[Haskell-cafe] Re: Haskell performance (again)!

Sun Oct 8 15:53:01 EDT 2006

Hello,

admittedly, there is a lack of material on lazy evaluation and
performance. IMHO, the current wiki(book) and other articles are
somewhat inadequate which stems from the fact that current rumor is
"strictness is fast" and "arrays must be unboxed" or so. I don't agree
with this, so I post some remarks about performance in general and with
laziness in particular.

My first remark about performance is unfair and amounts to discuss the
issue away:
* The programmers viewpoint about performance in Haskell should be a
lazy one, i.e. you think about the performance of your code only when
its forced by someone else.
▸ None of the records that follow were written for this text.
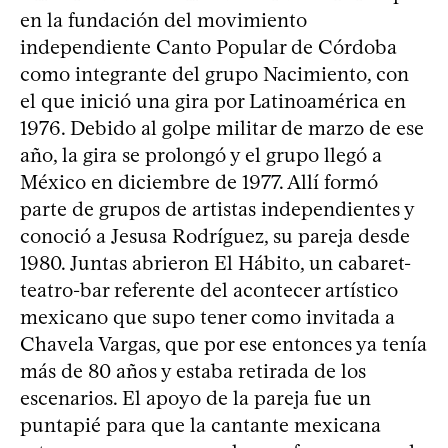
en la fundación del movimiento
independiente Canto Popular de Córdoba
como integrante del grupo Nacimiento, con
el que inició una gira por Latinoamérica en
1976. Debido al golpe militar de marzo de ese
año, la gira se prolongó y el grupo llegó a
México en diciembre de 1977. Allí formó
parte de grupos de artistas independientes y
conoció a Jesusa Rodríguez, su pareja desde
1980. Juntas abrieron El Hábito, un cabaret-
teatro-bar referente del acontecer artístico
mexicano que supo tener como invitada a
Chavela Vargas, que por ese entonces ya tenía
más de 80 años y estaba retirada de los
escenarios. El apoyo de la pareja fue un
puntapié para que la cantante mexicana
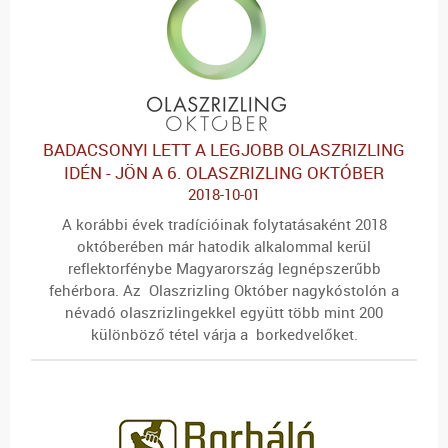
BADACSONYI LETT A LEGJOBB OLASZRIZLING
IDÉN - JÖN A 6. OLASZRIZLING OKTÓBER
2018-10-01
A korábbi évek tradícióinak folytatásaként 2018
októberében már hatodik alkalommal kerül
reflektorfénybe Magyarország legnépszerűbb
fehérbora. Az Olaszrizling Október nagykóstolón a
névadó olaszrizlingekkel együtt több mint 200
különböző tétel várja a borkedvelőket.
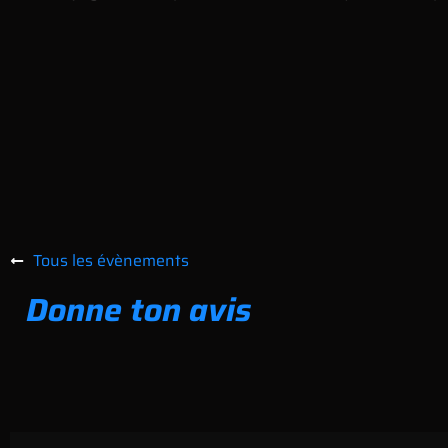
Tous les évènements
Donne ton avis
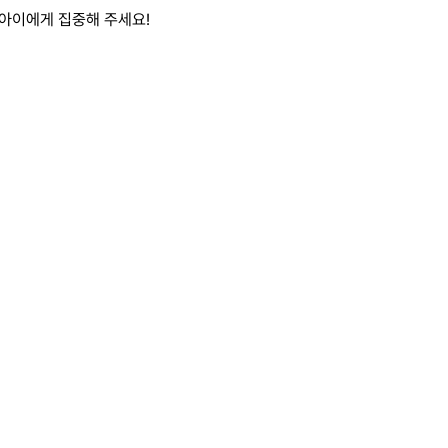
 아이에게 집중해 주세요!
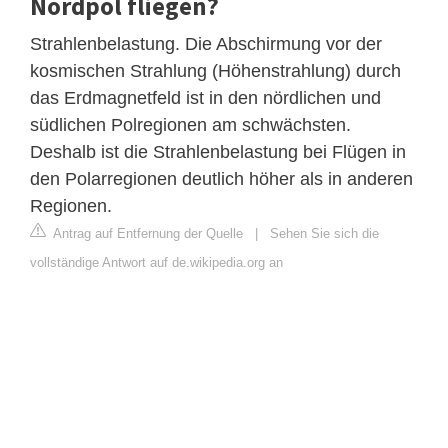
Nordpol fliegen?
Strahlenbelastung. Die Abschirmung vor der
kosmischen Strahlung (Höhenstrahlung) durch
das Erdmagnetfeld ist in den nördlichen und
südlichen Polregionen am schwächsten.
Deshalb ist die Strahlenbelastung bei Flügen in
den Polarregionen deutlich höher als in anderen
Regionen.
Antrag auf Entfernung der Quelle
|
Sehen Sie sich die
vollständige Antwort auf de.wikipedia.org an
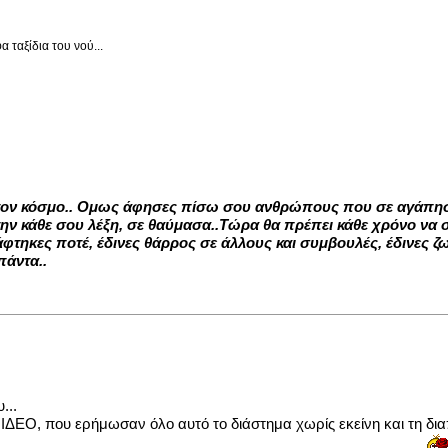
 ταξίδια του νού...
τον κόσμο.. Ομως άφησες πίσω σου ανθρώπους που σε αγάπησαν
την κάθε σου λέξη, σε θαύμασα..Τώρα θα πρέπει κάθε χρόνο να
τηκες ποτέ, έδινες θάρρος σε άλλους και συμβουλές, έδινες ζω
πάντα..
...
 ΙΔΕΟ, που ερήμωσαν όλο αυτό το διάστημα χωρίς εκείνη και τη δι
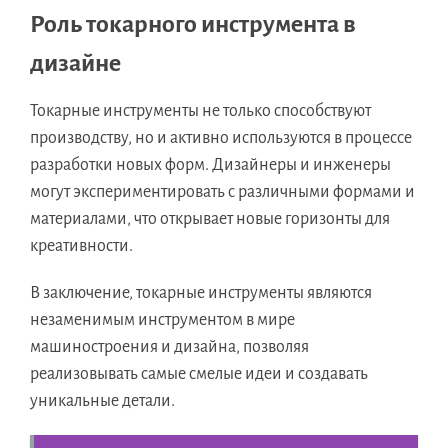
Роль токарного инструмента в
дизайне
Токарные инструменты не только способствуют
производству, но и активно используются в процессе
разработки новых форм. Дизайнеры и инженеры
могут экспериментировать с различными формами и
материалами, что открывает новые горизонты для
креативности.
В заключение, токарные инструменты являются
незаменимым инструментом в мире
машиностроения и дизайна, позволяя
реализовывать самые смелые идеи и создавать
уникальные детали.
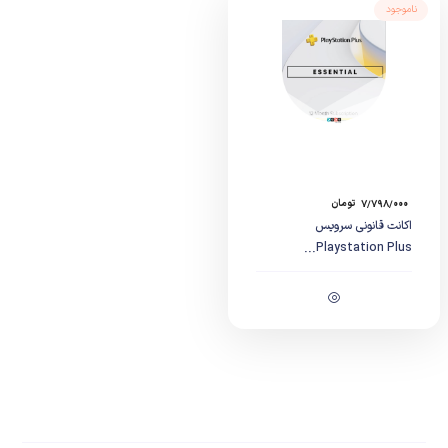
ناموجود
۷/۷۹۸/۰۰۰
تومان
اکانت قانونی سرویس
Playstation Plus...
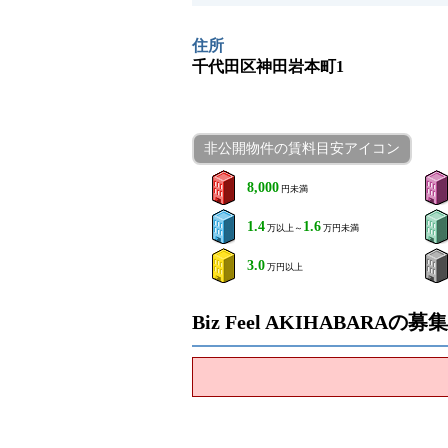
住所
千代田区神田岩本町1
非公開物件の賃料目安アイコン
8,000
円未満
1.4
1.6
万以上～
万円未満
3.0
万円以上
Biz Feel AKIHABARA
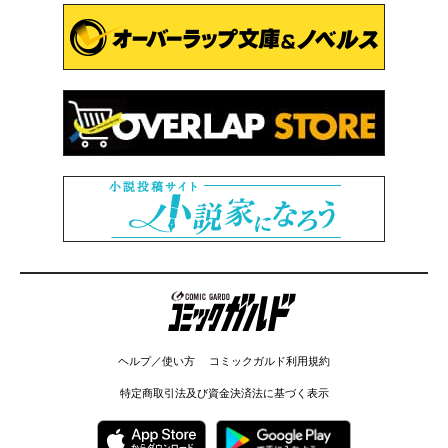
コミックガルド
ヘルプ／使い方
コミックガルド利用規約
特定商取引法及び資金決済法に基づく表示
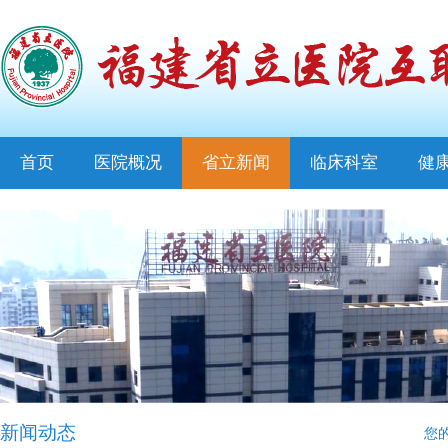
首页
医院概况
省立新闻
临床科室
健
新闻动态
您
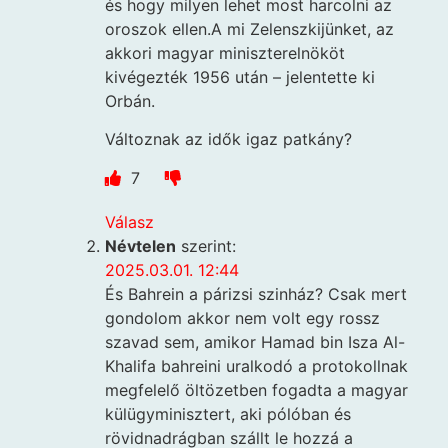
és hogy milyen lehet most harcolni az
oroszok ellen.A mi Zelenszkijünket, az
akkori magyar miniszterelnököt
kivégezték 1956 után – jelentette ki
Orbán.
Változnak az idők igaz patkány?
7
Válasz
Névtelen
szerint:
2025.03.01. 12:44
És Bahrein a párizsi szinház? Csak mert
gondolom akkor nem volt egy rossz
szavad sem, amikor Hamad bin Isza Al-
Khalifa bahreini uralkodó a protokollnak
megfelelő öltözetben fogadta a magyar
külügyminisztert, aki pólóban és
rövidnadrágban szállt le hozzá a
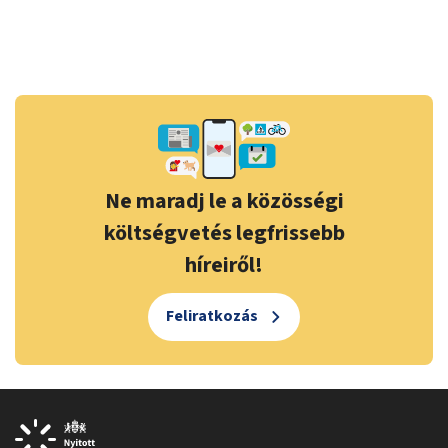
Ne maradj le a közösségi
költségvetés legfrissebb
híreiről!
Feliratkozás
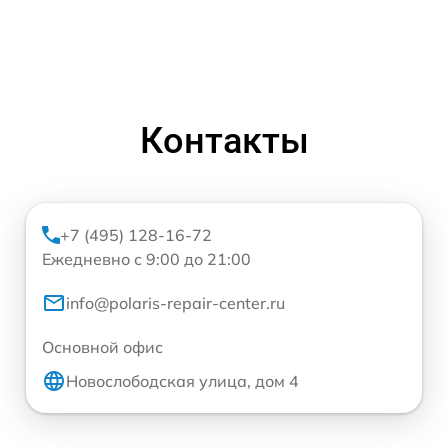
Контакты
+7 (495) 128-16-72
Ежедневно с 9:00 до 21:00
info@polaris-repair-center.ru
Основной офис
Новослободская улица, дом 4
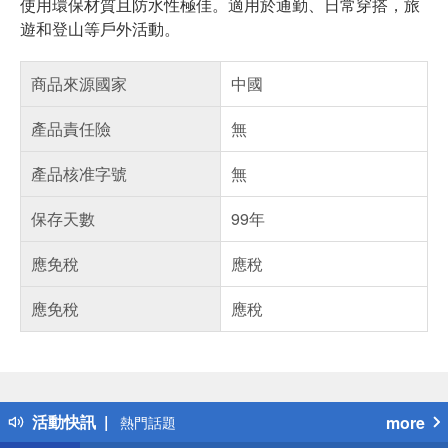
使用環保材質且防水性極佳。適用於通勤、日常穿搭，旅
遊和登山等戶外活動。
商品來源國家
中國
產品責任險
無
產品核准字號
無
保存天數
99年
應免稅
應稅
應免稅
應稅
偏遠地區配送
詐騙網頁！請小心！
得獎公告
活動快訊
more
熱門話題
銀行優惠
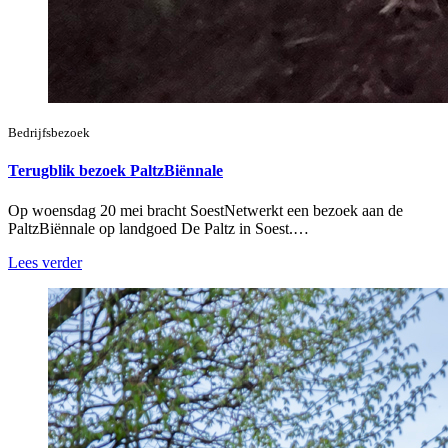
Bedrijfsbezoek
Terugblik bezoek PaltzBiënnale
Op woensdag 20 mei bracht SoestNetwerkt een bezoek aan de
PaltzBiënnale op landgoed De Paltz in Soest.…
Lees verder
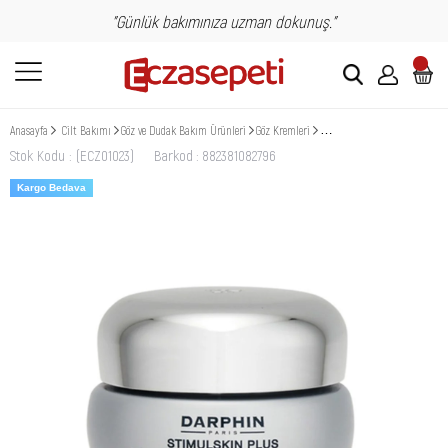
"Günlük bakımınıza uzman dokunuş."
Anasayfa
Cilt Bakımı
Göz ve Dudak Bakım Ürünleri
Göz Kremleri
Darphin Stimulskin Plus Mult
Stok Kodu
(ECZ01023)
Barkod
:
882381082796
Kargo Bedava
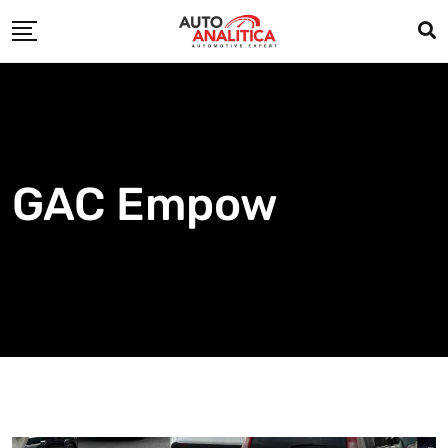
Skip
to
content
GAC Empow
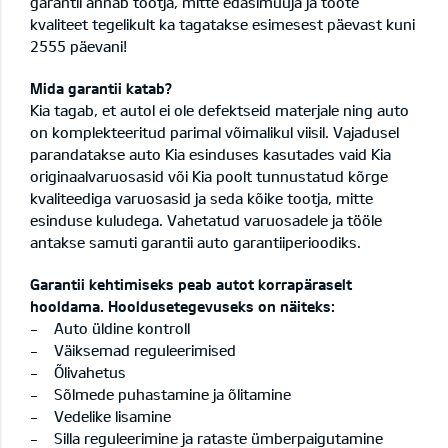
garantii annab tootja, mitte edasimüüja ja toote
kvaliteet tegelikult ka tagatakse esimesest päevast kuni
2555 päevani!
Mida garantii katab?
Kia tagab, et autol ei ole defektseid materjale ning auto
on komplekteeritud parimal võimalikul viisil. Vajadusel
parandatakse auto Kia esinduses kasutades vaid Kia
originaalvaruosasid või Kia poolt tunnustatud kõrge
kvaliteediga varuosasid ja seda kõike tootja, mitte
esinduse kuludega. Vahetatud varuosadele ja tööle
antakse samuti garantii auto garantiiperioodiks.
Garantii kehtimiseks peab autot korrapäraselt
hooldama. Hooldusetegevuseks on näiteks:
- Auto üldine kontroll
- Väiksemad reguleerimised
- Õlivahetus
- Sõlmede puhastamine ja õlitamine
- Vedelike lisamine
- Silla reguleerimine ja rataste ümberpaigutamine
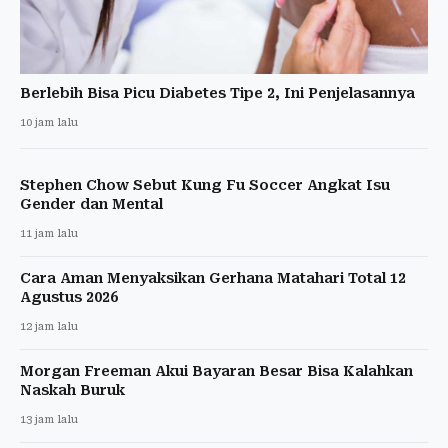
Berlebih Bisa Picu Diabetes Tipe 2, Ini Penjelasannya
10 jam lalu
Stephen Chow Sebut Kung Fu Soccer Angkat Isu
Gender dan Mental
11 jam lalu
Cara Aman Menyaksikan Gerhana Matahari Total 12
Agustus 2026
12 jam lalu
Morgan Freeman Akui Bayaran Besar Bisa Kalahkan
Naskah Buruk
13 jam lalu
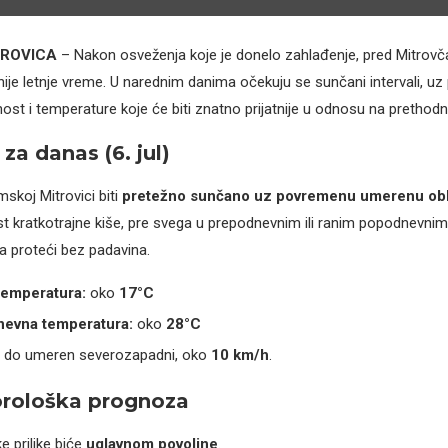
TROVICA
– Nakon osveženja koje je donelo zahlađenje, pred Mitrovč
jatnije letnje vreme. U narednim danima očekuju se sunčani intervali, 
st i temperature koje će biti znatno prijatnije u odnosu na prethodni 
za danas (6. jul)
skoj Mitrovici biti
pretežno sunčano uz povremenu umerenu ob
kratkotrajne kiše, pre svega u prepodnevnim ili ranim popodnevnim 
a proteći bez padavina.
temperatura:
oko
17°C
nevna temperatura:
oko
28°C
b do umeren severozapadni, oko
10 km/h
.
rološka prognoza
 prilike biće
uglavnom povoljne
.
If no one complains, do not even waste a
second thinking about it.

So

> type Poly = [(Int,Int)]
>
> addPoly1 :: Poly -> Poly -> Poly
> addPoly1 p1@(p1h@(p1c,p1d):p1t) p2@(p2h@(p2c,p2d):p2t)
>    | p1d == p2d = (p1c + p2c, p1d) : addPoly1 p1t p2t
>    | p1d < p2d = p1h : addPoly1 p1t p2
>    | p1d > p2d = p2h : addPoly1 p1 p2t
> addPoly1 p1 [] = p1
> addPoly1 [] p2 = p2
> addPoly1 [] [] = []

is the right thing to do. Point. With that viewpoint, your sorrows will
fade away :) Mine do.

In my experience, clean code by far outweighs any performance issues as
it allows one to reduce the complexity of the programming task until it
actually becomes tractable. As example, Darcs' patch mechanism is almost
impossible to code in a non-functional language. And what about those
open source / freeware game web sites where one reads "at some point my
code base became absolutely unmaintainable and I had to abandon this
project" ?

Linked to that is the advent of scripting languages like perl, python,
tcl. Why do people use these interpreted languages as there are the
coffins of performance? IMHO, there also already is the trend to buy
medium abstraction (Java, Objective-C) by deliberately selling away
performance (Java programs are so lame, Objective-C can be speed up 10%
by optimizing the msg_send() assembly) and i think: Haskell has a much
better benefit-to-cost ratio then the others.

The second remark is:
* On machine level, Laziness is an overhead, but it's only a constant
factor. *Constant factor*!

There is a story about this in S. Skiena's "The Algorithm Design Manual"
where some guy eats all the CPU of a supercomputer for a stupid task
which he programmed using an asymptotically mediocre algorithm. Ouch.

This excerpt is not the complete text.